New Sports Field Coming to West Campus
$3 million from New Balance helps BU double field capacity, add men’s lacrosse

New Balance Field on West Campus, which will open in fall 2013, will make it possible for BU to add sports teams. Rendering courtesy of Clough Harbor and Associates
Athletic shoe manufacturer New Balance has pledged $3 million to Boston University for a new and much-needed sports field that will greatly improve athletic and recreational life at the school on many levels.
New Balance Field will be built on Babcock Street, near Nickerson Field, and will open in fall 2013. It will effectively double BU’s field capacity, making it possible to bring field hockey back to campus and to add varsity sports, notably a men’s varsity lacrosse team, which will play its premier season the following spring at Nickerson Field.

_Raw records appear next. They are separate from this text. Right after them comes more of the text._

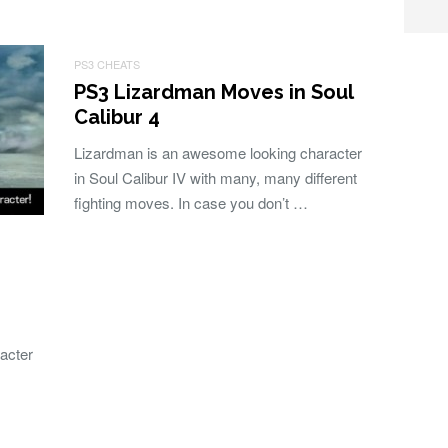
PS3 CHEATS
PS3 Lizardman Moves in Soul
Calibur 4
Lizardman is an awesome looking character
in Soul Calibur IV with many, many different
fighting moves. In case you don’t …
racter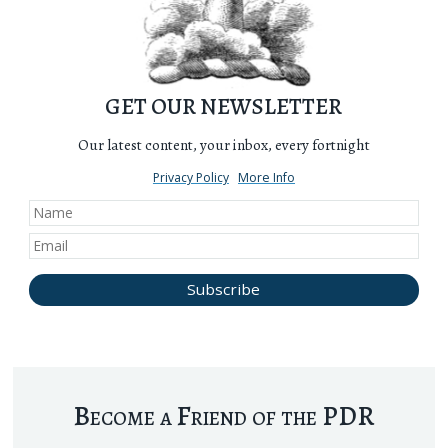
GET OUR NEWSLETTER
Our latest content, your inbox, every fortnight
Privacy Policy
More Info
Become a Friend of the PDR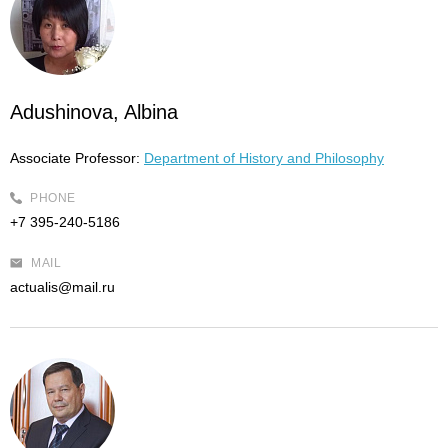
Adushinova, Albina
Associate Professor:
Department of History and Philosophy
PHONE
+7 395-240-5186
MAIL
actualis@mail.ru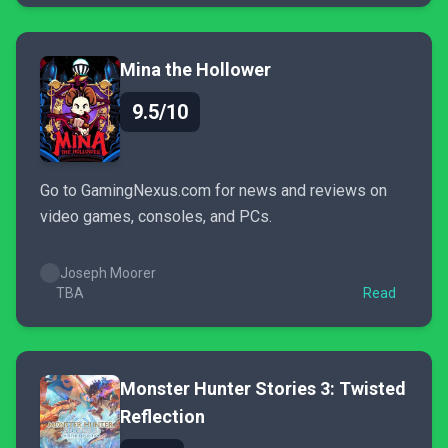
Mina the Hollower
9.5/10
Go to GamingNexus.com for news and reviews on
video games, consoles, and PCs.
Joseph Moorer
TBA
Read
Monster Hunter Stories 3: Twisted
Reflection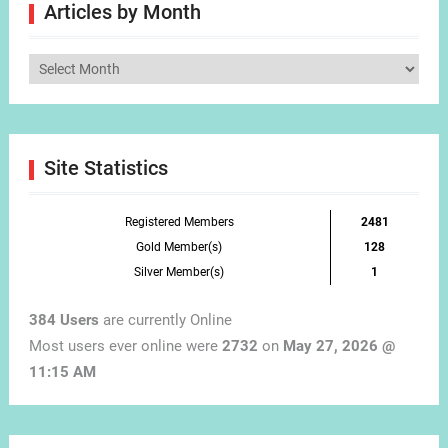
Articles by Month
Articles
by
Month
Site Statistics
Registered Members
2481
Gold Member(s)
128
Silver Member(s)
1
384 Users
are currently Online
Most users ever online were
2732
on
May 27, 2026 @
11:15 AM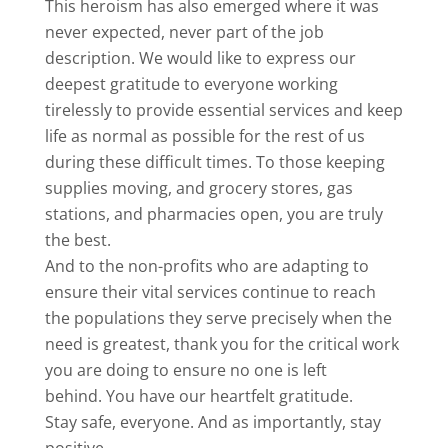
This heroism has also emerged where it was
never expected, never part of the job
description. We would like to express our
deepest gratitude to everyone working
tirelessly to provide essential services and keep
life as normal as possible for the rest of us
during these difficult times. To those keeping
supplies moving, and grocery stores, gas
stations, and pharmacies open, you are truly
the best.
And to the non-profits who are adapting to
ensure their vital services continue to reach
the populations they serve precisely when the
need is greatest, thank you for the critical work
you are doing to ensure no one is left
behind. You have our heartfelt gratitude.
Stay safe, everyone. And as importantly, stay
positive.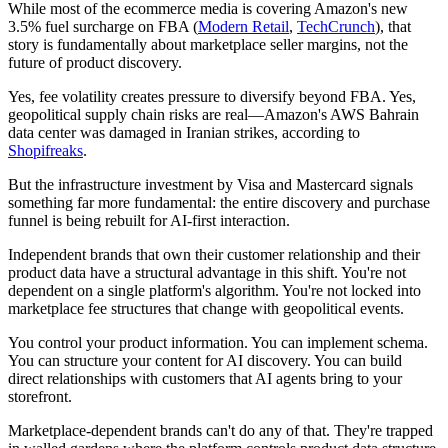
While most of the ecommerce media is covering Amazon's new
3.5% fuel surcharge on FBA (
Modern Retail
,
TechCrunch
), that
story is fundamentally about marketplace seller margins, not the
future of product discovery.
Yes, fee volatility creates pressure to diversify beyond FBA. Yes,
geopolitical supply chain risks are real—Amazon's AWS Bahrain
data center was damaged in Iranian strikes, according to
Shopifreaks
.
But the infrastructure investment by Visa and Mastercard signals
something far more fundamental: the entire discovery and purchase
funnel is being rebuilt for AI-first interaction.
Independent brands that own their customer relationship and their
product data have a structural advantage in this shift. You're not
dependent on a single platform's algorithm. You're not locked into
marketplace fee structures that change with geopolitical events.
You control your product information. You can implement schema.
You can structure your content for AI discovery. You can build
direct relationships with customers that AI agents bring to your
storefront.
Marketplace-dependent brands can't do any of that. They're trapped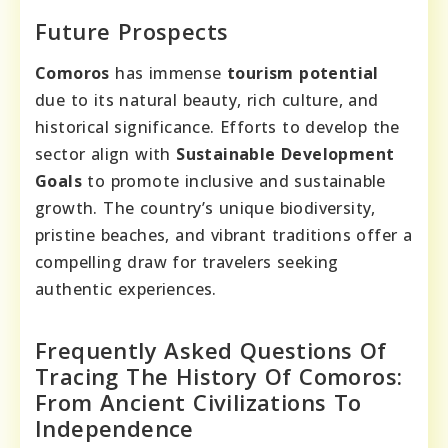
Future Prospects
Comoros
has immense
tourism potential
due to its natural beauty, rich culture, and
historical significance. Efforts to develop the
sector align with
Sustainable Development
Goals
to promote inclusive and sustainable
growth. The country’s unique biodiversity,
pristine beaches, and vibrant traditions offer a
compelling draw for travelers seeking
authentic experiences.
Frequently Asked Questions Of
Tracing The History Of Comoros:
From Ancient Civilizations To
Independence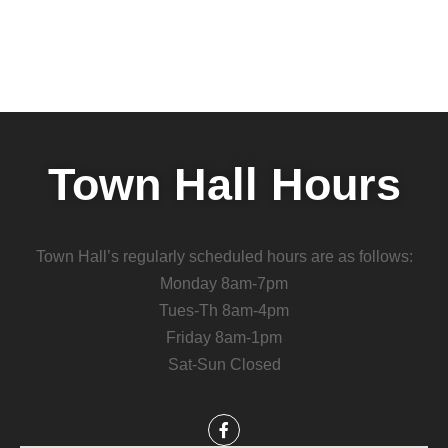
Town Hall Hours
Town Hall’s regularly scheduled hours are as follows:
Monday 8am-7pm
Tues-Th 8am-4pm
Friday 8am-1pm
Sat-Sun Closed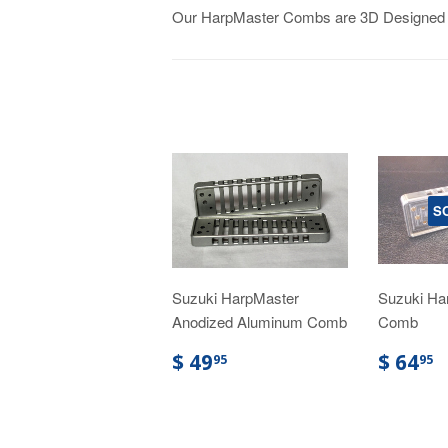
Our HarpMaster Combs are 3D Designed an
S
Suzuki HarpMaster
Suzuki Ha
Anodized Aluminum Comb
Comb
$ 49
$ 64
95
95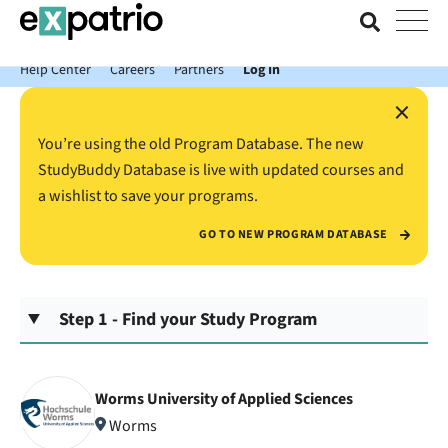
News just in: Get your free Expatrio Bank Account with the Value
Package.
Help Center
Careers
Partners
Log In
×
You’re using the old Program Database. The new
StudyBuddy Database is live with updated courses and
a wishlist to save your programs.
GO TO NEW PROGRAM DATABASE
Step 1 - Find your Study Program
Worms University of Applied Sciences
Worms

“As a Boston-based company with a long-standing commitment to promoting health and fitness and giving back to the local community, we are excited to help provide this valuable athletic resource for the Boston University community,” says Robert DeMartini, president and CEO of New Balance. “We share Boston University’s passion and dedication to continued innovation and excellence in sport, and enhancing the lives of their student-athletes and the greater Boston University community.”
“New Balance Field will be a major addition to our athletic and recreational facilities,” says President Robert A. Brown. “I am very grateful to New Balance for its leadership and support and to our alumni who have given generously to make this facility a reality. The field will benefit not only our student-athletes and the greater BU community, but it will allow us to expand our very successful NCAA Division 1 athletics program.”
The University will break ground for the 110,000-square-foot field this spring, shortly after Commencement. New Balance Field will fill the BU-owned block surrounded by Babcock, Gardner, Alcorn, and Ashford Streets. Gary Nicksa, senior vice president for operations, says the open-air field will have a brick facade and stadium seating for 1,000. A 350-space parking garage will be built under the field, with an entrance on Ashford Street. The total cost of the field and the parking area is estimated at $24 million.
“The new field is a highly imaginative use of precious space in an urban environment,” says Todd Klipp, BU senior vice president, general counsel, and secretary of the Board of Trustees. “It will have an enormous impact on athletic and recreational life here, not only for our sports teams, but for the entire BU community.”

A second athletic field is a welcome solution to a space crunch on a campus where 3 varsity teams and nearly 200 intramural teams vie for space on one field. Nickerson Field has been so heavily used that the artificial turf that should have lasted 15 years had to be replaced after 8. Michael Lynch, assistant vice president and director of athletics, says that Nickerson is booked solid with games and practices from 6 a.m. to 11 p.m. every day for weeks ahead. It is often necessary to reserve the field six months in advance.
The women’s varsity field hockey team had to leave Nickerson after the 2000 season, when Field Turf, which is too spongy and slow for the sport, was installed. The nationally ranked team has not played or practiced at BU for the past 11 years, but has had to be bused to games and daily practices at MIT or Harvard. Coach Sally Starr has also had to recruit players for a team with no field.
“This new field is huge,” Starr says. “Now we’ll have one of the best fields in the conference. It will help our recruiting greatly. We already have two top players committed for 2013.”
BU is jumping into Division 1 varsity men’s lacrosse at the right time, Lynch says. Currently 61 schools compete nationally at the Division 1 level, and Harvard is the only school in the Boston area with a Division 1 lacrosse team. “It’s a sport that is really hot here in New England,” he says. “We are hoping to be a national leader here.”
With the funding in place for the field, Lynch will start raising money for the team. He plans to build the program slowly, as he did with women’s hockey. A coach and staff will be hired next year, but the program’s scholarships won’t be fully funded until the fourth year.
“From a budget perspective, it’s more prudent that way,” he says. “We can evaluate things as we go forward. We are building a team for the long haul.”
BU will also add a women’s varsity lightweight rowing team next fall. “This will put us in the class with some of the best schools,” Lynch says. The rowing program has been rebuilding over the past few seasons, he says, and the addition should help it return to the national rankings it had in the 1980s.
New Balance Field will also make it possible for BU to increase the number of intramural sports, such as ultimate Frisbee, and to bring back club sports that have had to play off campus, such as the men’s and women’s rugby.
The field will beautify a rather unsightly parcel on campus. Currently, a large surface parking lot fills most of the block. A run-down brick building housing the BU band and ROTC programs, as well as surplus office furniture, dominates the corner of Babcock and Gardner Streets. That building will be knocked down and the programs and stored furniture relocated.
A pocket park with trees will flank the field’s western side, adding a touch of green to a pavement-heavy stretch of West Campus. The brick facade around the field will have several openings, so rugby huddles and students chasing down Frisbees can be easily seen from the surrounding streets.
“For BU,” says Lynch, “New Balance Field will be transformative.”